Balls Are Masculine

According to my Kludge Theory of Metaphor, you'd expect that the Balls to the Wall metaphor would gain connotations from the use of the word "balls," even though that plays no part in most people's understanding of the metaphor (since they don't know its origin).

The meaning was never computed from the meanings of the word “balls” or the word “wall,” but when the network for “balls to the wall” is activated, networks associated with those words are also activated, I believe. Now, I’m an American male, which means that – outside of sports – the default meaning of “balls” is testicles. And that means “balls to the wall” is infected with the connotations of that organ, which are mainly around courage, as in “That was a ballsy move,” or “He didn’t have the balls to jump off the highest diving board.” A secondary connotation is aggression, specifically the stereotypically masculine energy and aggression that Mark Zuckerberg recently said has gone missing from tech companies like his. The way I think of it is that activating the network for “balls to the wall” activates networks related to courage, aggression, and masculinity, making those concepts more available to decision-making.
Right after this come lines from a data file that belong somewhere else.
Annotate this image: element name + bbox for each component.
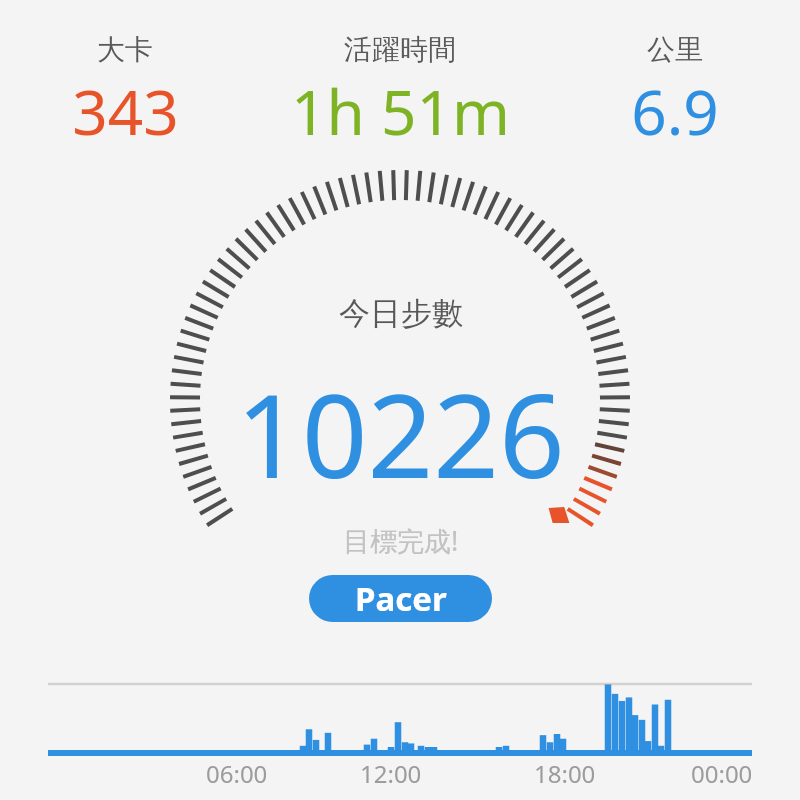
staticText: 6.9 bbox=[631, 69, 719, 153]
staticText: 10226 bbox=[236, 355, 565, 512]
staticText: 1h 51m bbox=[291, 69, 510, 153]
button[interactable] bbox=[0, 665, 800, 760]
staticText: Pacer bbox=[355, 576, 447, 621]
other: Daily step progress dial bbox=[140, 140, 660, 660]
staticText: 18:00 bbox=[534, 757, 596, 790]
staticText: 00:00 bbox=[691, 757, 753, 790]
staticText: 活躍時間 bbox=[344, 32, 456, 67]
staticText: 06:00 bbox=[206, 757, 268, 790]
staticText: 今日步數 bbox=[339, 294, 463, 333]
staticText: 目標完成! bbox=[343, 522, 459, 559]
button[interactable]: 今日步數 bbox=[236, 294, 565, 559]
button[interactable]: 公里 bbox=[593, 32, 757, 153]
staticText: 公里 bbox=[647, 32, 703, 67]
button[interactable]: 活躍時間 bbox=[260, 32, 540, 153]
staticText: 12:00 bbox=[360, 757, 422, 790]
staticText: 343 bbox=[72, 69, 179, 153]
button[interactable]: 大卡 bbox=[43, 32, 207, 153]
staticText: 大卡 bbox=[97, 32, 153, 67]
button[interactable]: Pacer bbox=[309, 575, 492, 622]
Aggression is also reinforced by the connotations of motion toward a “wall.” There are thousands of TV episodes where the police push someone against a wall and frisk them in a not-gentle way. I doubt there’s more than a handful of people who don’t make that connection when they hear the lyrics to the song “Up Against the Wall Redneck Mother.”

So when someone says, “if we’re going to make this deadline, we have to go balls to the wall,” they don’t mean “we have to be thoughtful in dealing with obstacles because one of the Entailments of going faster is more risk,” and no one thinks they do. In fact, they’ll find it harder – if Lakoff is right – to even think about risk other than as something to embrace, like Real Men do.